Засыпая в те первые ночи в глубинке, я вызывал в воображении образ Марко и с тревогой спрашивал его:
42
СРЕДСТВОМ ОТ ВСЕХ ПРОБЛЕМ, как всегда, была работа. Тяжелый, потный, безостановочный труд — вот что могли предложить Хиллы и предостаточно, а я не мог насытиться. Чем усерднее я работал, тем меньше чувствовал жар и тем легче было говорить — или не говорить — за обеденным столом.
Но это была не просто работа. Конечно, стажёру требовалась выносливость, но это также требовало определенного артистизма. Нужно было научиться шептаться с животными. Нужно было уметь читать небо и землю.
Ты также должен был обладать превосходным уровнем владения верховой ездой. Я приехал в Австралию, думая, что разбираюсь в лошадях, но Хиллы были охотниками, каждый из которых родился в седле. Ноэль был сыном профессионального игрока в поло. (Он был бывшим тренером па по поло.) Энни могла бы погладить лошадь по носу и сказать, о чём думает животное. А Джордж забирался в седло легче, чем большинство забирается в свои постели.
Обычный рабочий день начинался посреди ночи. За несколько часов до рассвета мы с Джорджем, спотыкаясь, выходили на улицу, брались за первые домашние дела, стараясь сделать как можно больше до восхода солнца. С первыми лучами солнца мы садились в сёдла, скакали галопом к окраинам 40 тысяч акров Хиллов (вдвое больше Балморала) и начинали выпас. То есть перемещали стадо крупного рогатого скота отсюда туда. Мы также искали отставших коров, которые остались на ночь, и загоняли их обратно в стадо. Или погружали на прицеп и отвозили в другую секцию. Я редко знал точно, почему мы перевозили тех или иных коров, но суть я понял:
Коровам нужно пространство.
Я чувствовал их.
Всякий раз, когда мы с Джорджем находили группу отставших животных, мятежную шайку мелкого рогатого скота, это было особенно непросто. Было жизненно важно держать их вместе. Если бы они разбежались, нам бы здорово досталось. Потребовались бы часы, чтобы собрать их, и тогда день был бы испорчен. Если бы одна из них бросилась прочь, скажем, в заросли деревьев, Джорджу или мне пришлось бы мчаться за ней на полной скорости. Время от времени, в середине погони, низко свисающая ветка выбивала тебя из седла, возможно, сбивала с ног. Когда ты приходил в себя, ты проверял, нет ли сломанных костей, внутреннего кровотечения, в то время как лошадь угрюмо стояла над тобой.

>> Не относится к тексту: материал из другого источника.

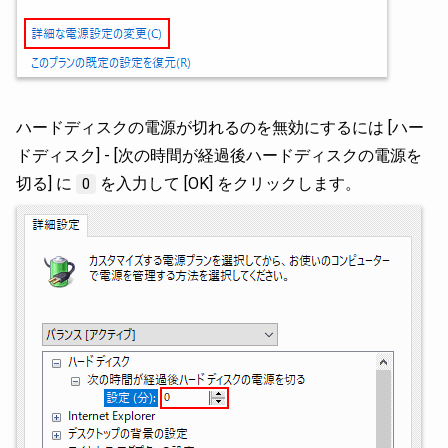
ハードディスクの電源が切れるのを無効にするには [ハー
ドディスク] - [次の時間が経過後ハードディスクの電源を
切る] に
を入力して [OK] をクリックします。
0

Хитрость заключалась в том, чтобы никогда не затягивать погоню. Долгие погони изматывали корову, уменьшали её жировые отложения, снижали её рыночную стоимость. Жир — это деньги, и с австралийским скотом, у которого изначально было мало жира, не было права на ошибку. Воды было мало, травы — мало, а то немногое, что там было, часто хватали кенгуру, на которых Джордж и его семья смотрели, как другие смотрят на крыс.

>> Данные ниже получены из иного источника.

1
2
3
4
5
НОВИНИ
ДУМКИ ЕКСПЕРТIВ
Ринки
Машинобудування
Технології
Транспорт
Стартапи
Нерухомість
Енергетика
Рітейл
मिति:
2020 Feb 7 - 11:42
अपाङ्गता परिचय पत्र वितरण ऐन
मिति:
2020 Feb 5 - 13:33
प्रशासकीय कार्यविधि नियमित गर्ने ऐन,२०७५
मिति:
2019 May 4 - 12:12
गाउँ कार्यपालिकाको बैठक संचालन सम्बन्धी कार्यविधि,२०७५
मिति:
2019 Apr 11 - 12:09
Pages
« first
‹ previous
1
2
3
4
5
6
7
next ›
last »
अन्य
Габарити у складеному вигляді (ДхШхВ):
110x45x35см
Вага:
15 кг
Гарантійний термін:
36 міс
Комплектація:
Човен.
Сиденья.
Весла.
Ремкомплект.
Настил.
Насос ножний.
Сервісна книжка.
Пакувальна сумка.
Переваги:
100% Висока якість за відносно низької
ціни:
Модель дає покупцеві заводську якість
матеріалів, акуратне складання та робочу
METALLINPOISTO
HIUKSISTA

Я всегда трепетал и посмеивался над тем, как Джордж разговаривал с заблудшим скотом. Он обращался к ним с речью, оскорблял их, проклинал, особенно отдавая предпочтение одному бранному слову, которое многие люди всю жизнь не употребляют. Джордж не мог продержаться и пяти минут. Большинство людей ныряют под стол, когда слышат это слово, но для Джорджа это было как языковой швейцарский армейский нож — бесконечное применение. ((Он также заставил это звучать почти очаровательно, со своим австралийским акцентом.)
Это было всего лишь одно из десятков слов в полном лексиконе Джорджа. Например,
Иногда трудный, иногда утомительный сбор может быть неожиданно эмоциональным. Молодым самкам было легче, они шли туда, куда их подталкивали, но молодым самцам не нравилось, когда ими командовали, а особенно не нравилось, когда их разлучали с мамками. Они плакали, стонали, иногда нападали на вас. Сильным движением рога могло повредить конечность или разорвать артерию. Но я не боялся. Зато…я был чутким. И молодые самцы, казалось, знали.